The EU has always prided itself on being a community of values that protects minorities and has welcomed the poor and downtrodden. The EU is, after all, composed of minorities, and it has known its share of poverty and hardship.

But what values could moderate democrats like Merkel, France’s Emmanuel Macron, and the Netherlands’ Mark Rutte possibly share with the right-wing political bosses in Hungary, Poland, Italy, and even Austria? Sebastian Kurz, Austria’s tiresome young chancellor, is actively seeking to mobilize opposition to Merkel, even though her attitude toward refugees saved Austria from a deluge of asylum seekers.

Good sense and experience should tell us that selfish sloganeering, violating the rule of law, and dismissing international commitments is not a recipe for good policy.
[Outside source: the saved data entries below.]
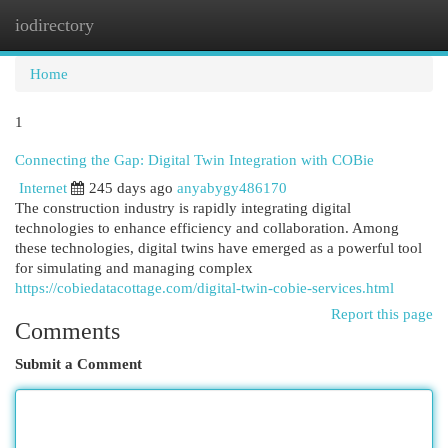
iodirectory
Togg
navi
Home
1
Connecting the Gap: Digital Twin Integration with COBie
Internet
245 days ago
anyabygy486170
The construction industry is rapidly integrating digital
technologies to enhance efficiency and collaboration. Among
these technologies, digital twins have emerged as a powerful tool
for simulating and managing complex
https://cobiedatacottage.com/digital-twin-cobie-services.html
Report this page
Comments
Submit a Comment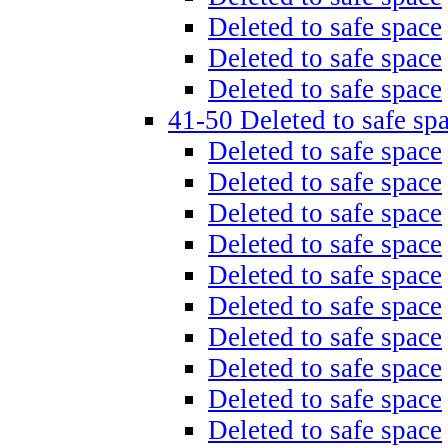
Deleted to safe space
Deleted to safe space
Deleted to safe space
41-50 Deleted to safe sp
Deleted to safe space
Deleted to safe space
Deleted to safe space
Deleted to safe space
Deleted to safe space
Deleted to safe space
Deleted to safe space
Deleted to safe space
Deleted to safe space
Deleted to safe space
Macron is right to argue that Viktor Orbán’s Hungary and Jarosław Kaczynski’s Poland should no longer be allowed to pick the pockets of their richer European partners, while trampling over EU values.

The EU must confront the challenges ahead with cohesive, collaborative policies that combine effectiveness with basic human decency. On migration, for example, it must work as one to strengthen its own borders, while helping, through development assistance and security cooperation, the countries from which people are fleeing. With more stability and open markets, they will be able to export their products, rather than their citizens.

As for Britain, we made our bed; now we must endure our nightmares in it.


Chris Patten, the last British governor of Hong Kong and a former EU commissioner for external affairs, is Chancellor of the University of Oxford.